Like many rifted or passive margins, the west Iberia margin had a long history of rifting before the separation of Iberia from the Grand Banks of North America. Three main Mesozoic rifting episodes affected the west Iberia margin. These episodes are recorded in the deposits of the Lusitanian Basin, which is probably continuous with the Interior Basin that separates Galicia Bank from northeastern Iberia (Wilson et al., 1989; Murillas et al., 1990). A Triassic to Early Jurassic (Liassic) continental rifting phase created graben and half-graben structures in which evaporites were deposited. The second rifting phase consisted of extension during the Late Jurassic. The last phase of extension occurred during the Early Cretaceous (from Valanginian to early Aptian time), which coincided with the south-to-north breakup of Iberia from the Grand Banks and which has been well documented with offshore geological and geophysical data (Boillot, Winterer, et al., 1988; Whitmarsh, Miles, and Mauffret, 1990; Pinheiro et al., 1992).

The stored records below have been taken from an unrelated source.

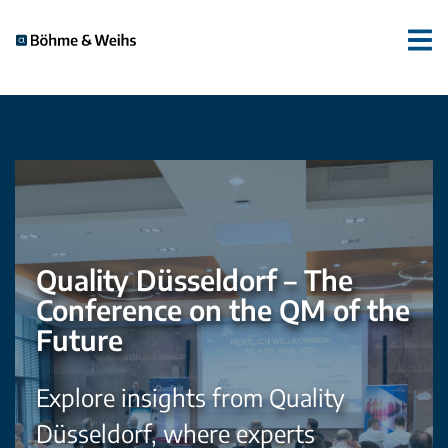
Quality Düsseldorf – The
Conference on the QM of the
Future
Explore insights from Quality
Düsseldorf, where experts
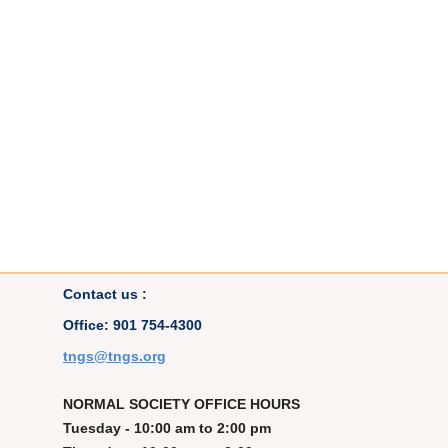
Contact us :
Office: 901 754-4300
t
ngs@tngs.org
NORMAL SOCIETY OFFICE HOURS
Tuesday - 10:00 am to 2:00 pm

The rifting phases were accompanied by only minor volcanism (dikes and flows) within Iberia. Two phases of pre-breakup volcanism were recognized by Ribeiro et al. (1979) and Martins (1991). A tholeiitic phase lasted from 190 to 160 Ma, coeval with Late Jurassic rifting, and a second phase occurred from 135 to 130 Ma in the Lusitanian Basin. This volcanism was relatively minor, and the west Iberia margin has the characteristics of a nonvolcanic margin. For example, tilted fault blocks and half grabens clearly can be observed off Galicia Bank (Mauffret and Montadert, 1987), and no evidence is seen of seaward-dipping reflectors or of substantial subcrustal underplating.

Parts of the west Iberia margin underwent two additional phases of deformation in the Eocene and the Miocene. The Eocene deformation was caused by the Pyrenean orogeny and the abortive subduction of the Bay of Biscay oceanic crust beneath the north Spanish margin; this deformation affected the margin adjacent to the Iberia Abyssal Plain and included the uplifting of Galicia Bank and adjacent seamounts (Boillot et al., 1979). The Miocene deformation accompanied a phase of compression in the Rif-Betic Mountains and led to the gentle folding of sediments in the Iberia and northern Tagus abyssal plains, as seen in reflection profiles (Masson et al., in press; Mauffret et al., 1989).

Several plate-tectonic reconstructions have attempted to show the original positions of North America, Iberia, and Europe (Le Pichon et al., 1977; Masson and Miles, 1984; Klitgord and Schouten, 1986; Srivastava et al., 1988; Srivastava, Roest, et al., 1990; Srivastava and Verhoef, 1992). The along-strike relative positions of the North American and European plates are not well constrained because oceanic crust that formed mostly during the Mesozoic constant-magnetic-polarity interval lies offshore the Grand Banks and Iberia, and no large fracture zones occur at this latitude. However, a useful constraint is provided by the northern termination of the J magnetic anomaly, a probable isochron slightly older than M0, which should have been contiguous with the northern end of the J anomaly in the Newfoundland Basin. The various reconstructions differ by a few tens of kilometers in the north-south direction. The situation is further complicated by intraplate deformation and "jumping" plate boundaries, which imply that Iberia was alternately attached to Africa or to Europe (Srivastava, Schouten, et al., 1990). The reconstruction by Srivastava and Verhoef (1992), which included de-stretching of the continental crust, is now generally regarded as the most closely constrained (Fig. 2).